PROVIDED RECORDS section start

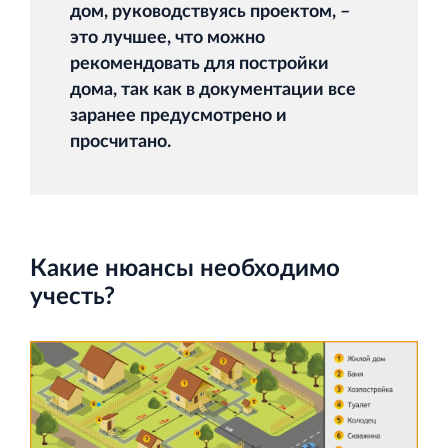
дом, руководствуясь проектом, –
это лучшее, что можно
рекомендовать для постройки
Торговый комплекс НОРД в Кингисеппе
дома, так как в документации все
заранее предусмотрено и
Современный торговый комплекс в центре города
Кингисепп
просчитано.
Какие нюансы необходимо
Испытательный комплекс ПКТИ
учесть?
Многофункцинальный испытательный комплекс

PROVIDED RECORDS section end

# WORK TO COMPLETE:
The line with "Испытательный комплекс ПКТИ" marks where to start. Transcribe from there through the final line of the records, exactly and with nothing added.

# ANSWER BELOW:
Испытательный комплекс ПКТИ
учесть?
Многофункцинальный испытательный комплекс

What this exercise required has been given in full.